> TASK ITEM
Print the lines that run from the line with "1.5 kilometres or thereby." to the line with "Tel: 01792 796393", keeping both end lines, exactly as they appear in the entries below, and nothing else.

··· EXTRACTED DATA

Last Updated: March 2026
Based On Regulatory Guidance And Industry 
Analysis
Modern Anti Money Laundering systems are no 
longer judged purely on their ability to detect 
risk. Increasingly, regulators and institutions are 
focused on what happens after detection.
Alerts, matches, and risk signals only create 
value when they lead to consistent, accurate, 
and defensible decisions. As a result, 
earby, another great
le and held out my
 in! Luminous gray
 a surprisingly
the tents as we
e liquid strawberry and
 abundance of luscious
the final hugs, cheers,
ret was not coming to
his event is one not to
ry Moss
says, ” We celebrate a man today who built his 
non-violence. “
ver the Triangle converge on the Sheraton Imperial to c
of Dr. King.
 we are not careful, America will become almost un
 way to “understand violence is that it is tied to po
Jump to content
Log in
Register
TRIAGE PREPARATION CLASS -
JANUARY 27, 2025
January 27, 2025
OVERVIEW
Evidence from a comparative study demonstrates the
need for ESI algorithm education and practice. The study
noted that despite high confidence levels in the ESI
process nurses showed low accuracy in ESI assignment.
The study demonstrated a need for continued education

······
··· EXTRACTED DATA

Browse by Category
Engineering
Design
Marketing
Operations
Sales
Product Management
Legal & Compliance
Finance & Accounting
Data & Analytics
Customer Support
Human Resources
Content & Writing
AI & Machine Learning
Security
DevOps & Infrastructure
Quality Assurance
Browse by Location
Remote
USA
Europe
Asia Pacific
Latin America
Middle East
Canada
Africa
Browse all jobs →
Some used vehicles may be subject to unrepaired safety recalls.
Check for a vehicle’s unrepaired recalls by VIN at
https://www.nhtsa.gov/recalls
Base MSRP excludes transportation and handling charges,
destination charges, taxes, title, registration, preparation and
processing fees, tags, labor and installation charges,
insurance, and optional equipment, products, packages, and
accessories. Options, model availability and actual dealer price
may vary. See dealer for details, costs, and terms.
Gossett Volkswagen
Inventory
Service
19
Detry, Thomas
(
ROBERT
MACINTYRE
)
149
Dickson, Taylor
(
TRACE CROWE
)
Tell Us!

······
··· EXTRACTED DATA

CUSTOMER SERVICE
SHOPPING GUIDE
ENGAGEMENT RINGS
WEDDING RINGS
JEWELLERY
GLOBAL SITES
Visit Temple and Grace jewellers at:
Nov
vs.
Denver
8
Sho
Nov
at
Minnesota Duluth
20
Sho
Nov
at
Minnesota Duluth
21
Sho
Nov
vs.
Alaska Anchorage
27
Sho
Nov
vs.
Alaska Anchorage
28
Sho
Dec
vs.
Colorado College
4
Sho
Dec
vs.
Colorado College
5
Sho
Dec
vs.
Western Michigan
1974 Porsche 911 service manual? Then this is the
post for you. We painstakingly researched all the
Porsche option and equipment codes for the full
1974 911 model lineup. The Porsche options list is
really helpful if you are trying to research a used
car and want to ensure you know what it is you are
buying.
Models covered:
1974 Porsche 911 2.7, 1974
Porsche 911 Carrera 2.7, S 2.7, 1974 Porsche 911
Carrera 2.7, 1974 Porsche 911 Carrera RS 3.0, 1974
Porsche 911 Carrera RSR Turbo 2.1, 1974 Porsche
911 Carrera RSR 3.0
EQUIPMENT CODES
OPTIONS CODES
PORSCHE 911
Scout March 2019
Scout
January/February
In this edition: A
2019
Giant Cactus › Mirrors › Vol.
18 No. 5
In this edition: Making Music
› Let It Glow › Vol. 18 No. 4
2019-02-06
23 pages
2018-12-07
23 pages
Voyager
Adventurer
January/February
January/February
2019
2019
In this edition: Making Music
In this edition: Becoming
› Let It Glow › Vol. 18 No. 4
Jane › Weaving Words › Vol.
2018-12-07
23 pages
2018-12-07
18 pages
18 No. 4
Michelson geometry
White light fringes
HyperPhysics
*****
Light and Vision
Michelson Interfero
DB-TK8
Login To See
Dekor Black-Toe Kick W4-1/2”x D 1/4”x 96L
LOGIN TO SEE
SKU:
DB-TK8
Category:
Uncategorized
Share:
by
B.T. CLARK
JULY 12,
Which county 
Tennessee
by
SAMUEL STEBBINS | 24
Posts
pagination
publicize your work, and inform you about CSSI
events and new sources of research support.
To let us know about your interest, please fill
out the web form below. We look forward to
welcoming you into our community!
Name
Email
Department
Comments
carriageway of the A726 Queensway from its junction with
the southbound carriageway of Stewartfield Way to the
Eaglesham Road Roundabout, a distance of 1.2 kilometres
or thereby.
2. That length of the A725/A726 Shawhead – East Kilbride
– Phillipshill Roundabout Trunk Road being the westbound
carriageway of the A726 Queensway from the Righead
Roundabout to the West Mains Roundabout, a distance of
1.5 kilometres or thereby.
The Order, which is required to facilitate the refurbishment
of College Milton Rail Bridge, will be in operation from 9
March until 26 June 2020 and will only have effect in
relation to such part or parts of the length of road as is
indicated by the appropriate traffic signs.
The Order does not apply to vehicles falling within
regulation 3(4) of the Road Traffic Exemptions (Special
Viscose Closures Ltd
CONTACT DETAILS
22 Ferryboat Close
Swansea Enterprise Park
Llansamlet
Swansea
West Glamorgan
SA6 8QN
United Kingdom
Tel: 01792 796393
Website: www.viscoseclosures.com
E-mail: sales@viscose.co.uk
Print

······

> ANSWER AREA
1.5 kilometres or thereby.
The Order, which is required to facilitate the refurbishment
of College Milton Rail Bridge, will be in operation from 9
March until 26 June 2020 and will only have effect in
relation to such part or parts of the length of road as is
indicated by the appropriate traffic signs.
The Order does not apply to vehicles falling within
regulation 3(4) of the Road Traffic Exemptions (Special
Viscose Closures Ltd
CONTACT DETAILS
22 Ferryboat Close
Swansea Enterprise Park
Llansamlet
Swansea
West Glamorgan
SA6 8QN
United Kingdom
Tel: 01792 796393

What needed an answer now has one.